• John Hill

    John Hill
    Brigham Young Univ.

    Worked on marine monitoring and water quality sampling projects.

    This summer I interned at the Auke Bay Lab (ABL) in Juneau, Alaska. I spent the majority of my time working on several different marine monitoring and water quality sampling projects. By assisting in seining and trawling I was able to learn about the diverse groups of organisms that inhabit Southeast Alaska's estuaries, eelgrass beds, and kelp beds. I also learned how these sampling methods help fisheries biologists collect data necessary for the management of marine resources.

    The main focus of my work at ABL was centered on habitat restoration. I discovered what effect a little dissolved iron can have on a creek while helping my mentor, K Koski, with restoration work on Duck Creek. Once a week for six weeks I collected baseline water quality data such as, measuring temperature, dissolved oxygen, dissolved oxygen percent, pH, and turbidity, at Duck Creek. This data would be used in monitoring and quantifying the results of restoration work that is scheduled to begin in the fall of 2005.
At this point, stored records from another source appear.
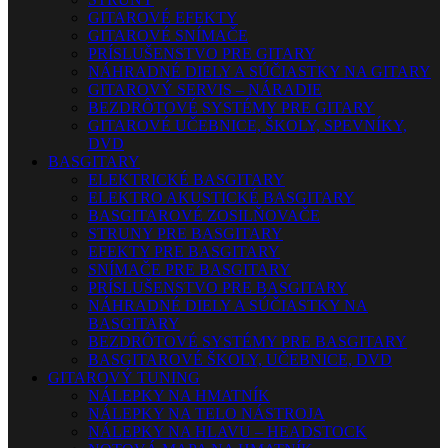
GITAROVÉ EFEKTY
GITAROVÉ SNÍMAČE
PRÍSLUŠENSTVO PRE GITARY
NÁHRADNÉ DIELY A SÚČIASTKY NA GITARY
GITAROVÝ SERVIS – NÁRADIE
BEZDRÔTOVÉ SYSTÉMY PRE GITARY
GITAROVÉ UČEBNICE, ŠKOLY, SPEVNÍKY,
DVD
BASGITARY
ELEKTRICKÉ BASGITARY
ELEKTRO AKUSTICKÉ BASGITARY
BASGITAROVÉ ZOSILŇOVAČE
STRUNY PRE BASGITARY
EFEKTY PRE BASGITARY
SNÍMAČE PRE BASGITARY
PRÍSLUŠENSTVO PRE BASGITARY
NÁHRADNÉ DIELY A SÚČIASTKY NA
BASGITARY
BEZDRÔTOVÉ SYSTÉMY PRE BASGITARY
BASGITAROVÉ ŠKOLY, UČEBNICE, DVD
GITAROVÝ TUNING
NÁLEPKY NA HMATNÍK
NÁLEPKY NA TELO NÁSTROJA
NÁLEPKY NA HLAVU – HEADSTOCK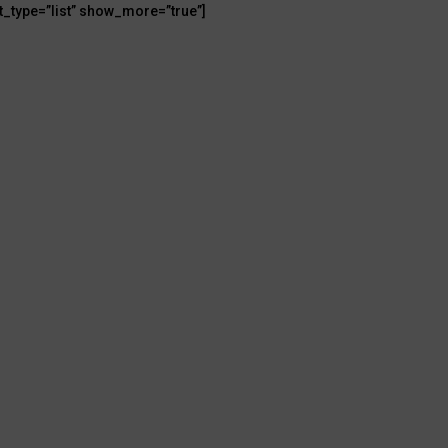
t_type=”list” show_more=”true”]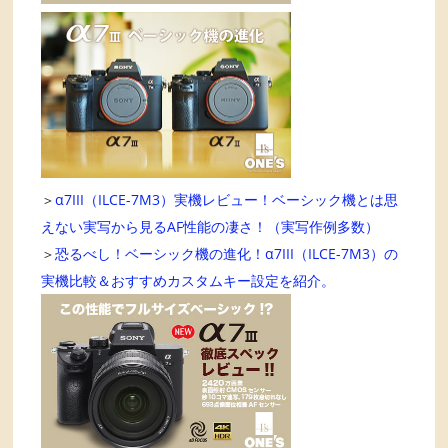
＞
α7III（ILCE-7M3）実機レビュー！ベーシック機とは思
えない実写から見るAF性能の凄さ！（実写作例多数）
＞
恐るべし！ベーシック機の進化！α7III（ILCE-7M3）の
実機比較＆おすすめカスタムキー設定を紹介。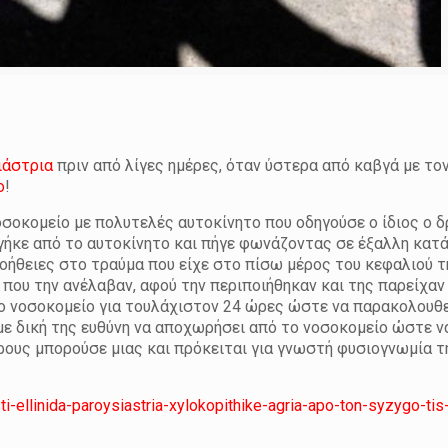
ιάστρια
πριν από λίγες ημέρες, όταν ύστερα από καβγά με το
ο
!
νοσοκομείο με πολυτελές αυτοκίνητο που οδηγούσε ο ίδιος ο 
 βγήκε από το αυτοκίνητο και πήγε φωνάζοντας σε έξαλλη κα
οήθειες στο τραύμα που είχε στο πίσω μέρος του κεφαλιού τ
 που την ανέλαβαν, αφού την περιποιήθηκαν και της παρείχα
ο νοσοκομείο για τουλάχιστον 24 ώρες ώστε να παρακολουθε
ε δική της ευθύνη να αποχωρήσει από το νοσοκομείο ώστε να
ρους μπορούσε μιας και πρόκειται για γνωστή φυσιογνωμία τ
ellinida-paroysiastria-xylokopithike-agria-apo-ton-syzygo-tis-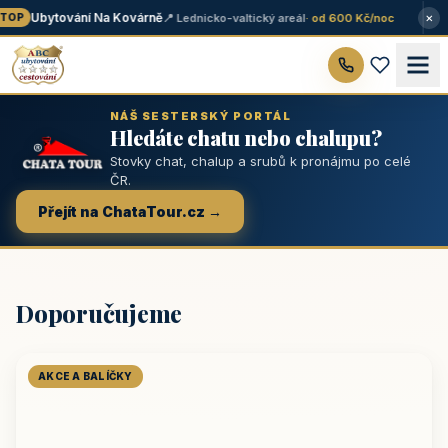
×
Ubytování Na Kovárně
📍 Lednicko-valtický areál
· od 600 Kč/noc
TOP
NÁŠ SESTERSKÝ PORTÁL
Hledáte chatu nebo chalupu?
Stovky chat, chalup a srubů k pronájmu po celé
ČR.
Přejít na ChataTour.cz →
Doporučujeme
AKCE A BALÍČKY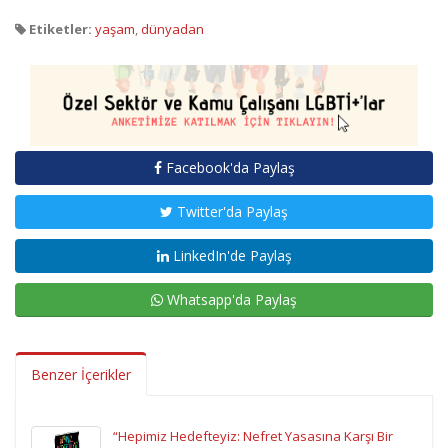
Etiketler:
yaşam
,
dünyadan
Facebook'da Paylaş
Twitter'da Paylaş
LinkedIn'de Paylaş
Whatsapp'da Paylaş
Benzer İçerikler
“Hepimiz Hedefteyiz: Nefret Yasasına Karşı Bir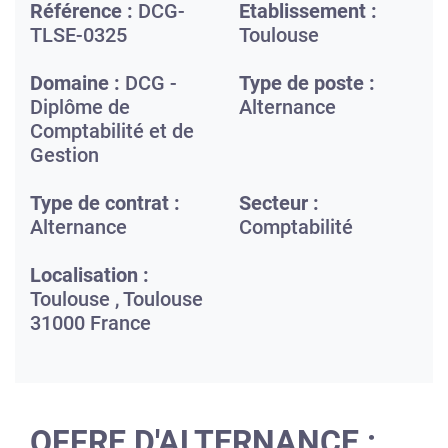
Référence :
DCG-
Etablissement :
TLSE-0325
Toulouse
Domaine :
DCG -
Type de poste :
Diplôme de
Alternance
Comptabilité et de
Gestion
Type de contrat :
Secteur :
Alternance
Comptabilité
Localisation :
Toulouse ,
Toulouse
31000
France
OFFRE D'ALTERNANCE :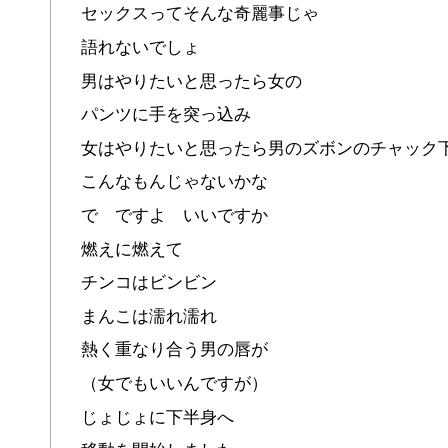
セックスってそんな奇麗事じゃ
語れないでしょ
男はやりたいと思ったら女の
パンツに手を突っ込み
女はやりたいと思ったら男のズボンのチャック
こんなもんじゃないかな
で ですよ いいですか
燃えに燃えて
チンコはビンビン
まんこは濡れ濡れ
熱く重なり合う男の唇が
（女でもいいんですが）
じょじょに下半身へ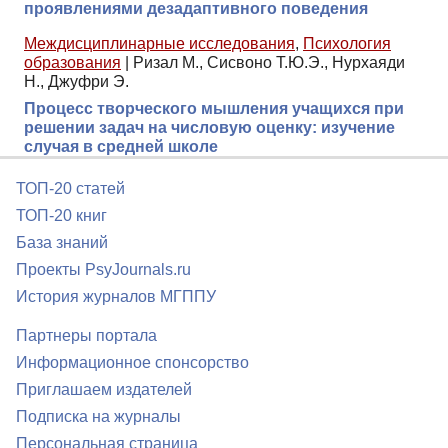
проявлениями дезадаптивного поведения
Междисциплинарные исследования
,
Психология
образования
|
Ризал М., Сисвоно Т.Ю.Э., Нурхаяди
Н., Джуфри Э.
Процесс творческого мышления учащихся при
решении задач на числовую оценку: изучение
случая в средней школе
ТОП-20 статей
ТОП-20 книг
База знаний
Проекты PsyJournals.ru
История журналов МГППУ
Партнеры портала
Информационное спонсорство
Приглашаем издателей
Подписка на журналы
Персональная страница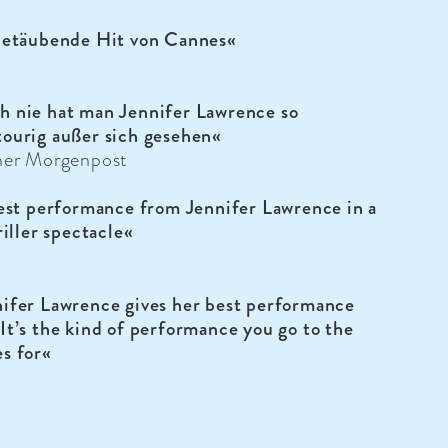
etäubende Hit von Cannes«
 nie hat man Jennifer Lawrence so
ourig außer sich gesehen«
ner Morgenpost
est performance from Jennifer Lawrence in a
iller spectacle«
ifer Lawrence gives her best performance
It’s the kind of performance you go to the
s for«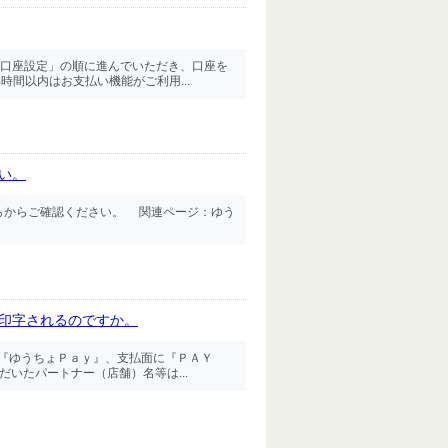
口座設定」の順に進んでいただき、口座を
時間以内はお支払い機能がご利用...
い。
ちらからご確認ください。 関連ページ：ゆう
に印字されるのですか。
に『ゆうちょＰａｙ』、支払面に『ＰＡＹ
だいたパートナー（店舗）名等は...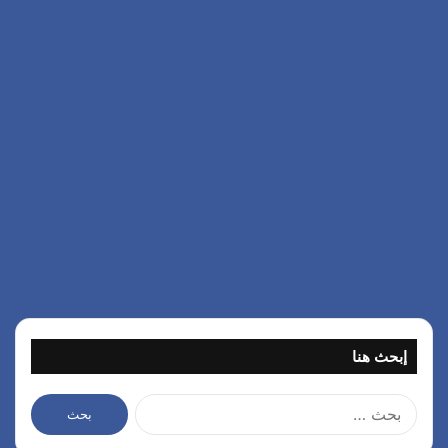
إبحث هنا
ا
ل
ب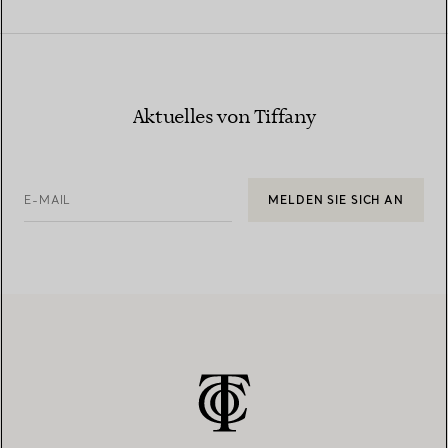
Aktuelles von Tiffany
E-MAIL
MELDEN SIE SICH AN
    The planned restoration project involves filling in a dredge pond in order to turn it into a wetland. The wetland is supposed to provide a neutralizing organic layer that slows the precipitation of the dissolved iron in the creek. A wetland with appropriate vegetation will also filter out some of the precipitate thereby lessening the turbidity of the water. This will be the second time a wetland has been created in the creek from a dredge pond. The first wetland was the result of a pilot

  • study done in 1997 just upstream from where the present project is being carried out. Through my involvement with the Duck Creek project I learned about some of the devastating affects of urbanization and glacial uplift on a small creek.At ABL, I also helped Mitch Lorenz in his research on estuaries and performed transects of different zones (supertidal, subtidal, and intertidal) for the ShoreZone database. Our crew collected fish data in the estuaries with beach seines and otter trawls. For the ShoreZone project, I assisted in measuring the gradient of different transects at below mean low low water (MLLW). For each transect mapping and identification of the biobands, Habitat classifications, and component identifications (substrate: cobble, sand, silt), were made as well.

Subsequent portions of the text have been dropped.